Data extracts.
◆ ◆ ◆ ◆ ◆

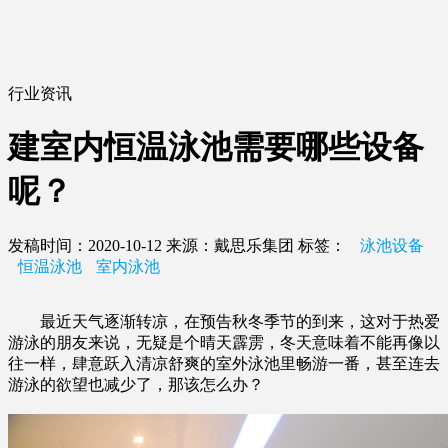
行业资讯
建室内恒温泳池需要哪些设备
呢？
发稿时间：2020-10-12
来源：戴思乐集团
标签：
泳池设备
恒温泳池
室内泳池
最近天气逐渐转凉，在预告秋冬季节的到来，这对于热爱
游泳的朋友来说，无疑是个晴天霹雳，冬天意味着不能再像以
往一样，肆意跃入清凉舒爽的室外泳池里畅游一番，甚至连去
游泳的欲望也减少了，那该怎么办？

◆ ◆ ◆ ◆ ◆

Task. Excluding the pictures, reproduce every entry exactly as given.

Problem solution.
行业资讯
建室内恒温泳池需要哪些设备
呢？
发稿时间：2020-10-12
来源：戴思乐集团
标签：
泳池设备
恒温泳池
室内泳池
最近天气逐渐转凉，在预告秋冬季节的到来，这对于热爱
游泳的朋友来说，无疑是个晴天霹雳，冬天意味着不能再像以
往一样，肆意跃入清凉舒爽的室外泳池里畅游一番，甚至连去
游泳的欲望也减少了，那该怎么办？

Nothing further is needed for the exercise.